▸ WHAT YOU WILL DO
Return the tail of the records exactly, starting from the line containing "15 октября 2011" and ending with the final line.

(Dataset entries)
+-------+
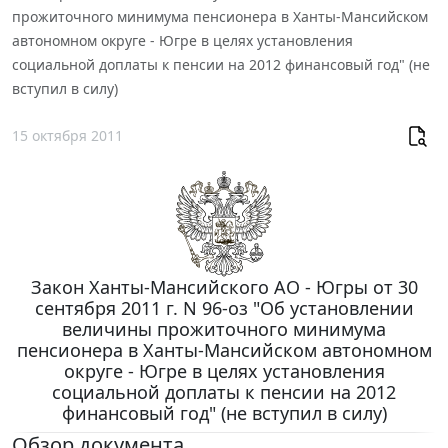
прожиточного минимума пенсионера в Ханты-Мансийском
автономном округе - Югре в целях установления
социальной доплаты к пенсии на 2012 финансовый год" (не
вступил в силу)
15 октября 2011
Закон Ханты-Мансийского АО - Югры от 30
сентября 2011 г. N 96-оз "Об установлении
величины прожиточного минимума
пенсионера в Ханты-Мансийском автономном
округе - Югре в целях установления
социальной доплаты к пенсии на 2012
финансовый год" (не вступил в силу)
Обзор документа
+-------+
▸ TASK RESPONSE
15 октября 2011
Закон Ханты-Мансийского АО - Югры от 30
сентября 2011 г. N 96-оз "Об установлении
величины прожиточного минимума
пенсионера в Ханты-Мансийском автономном
округе - Югре в целях установления
социальной доплаты к пенсии на 2012
финансовый год" (не вступил в силу)
Обзор документа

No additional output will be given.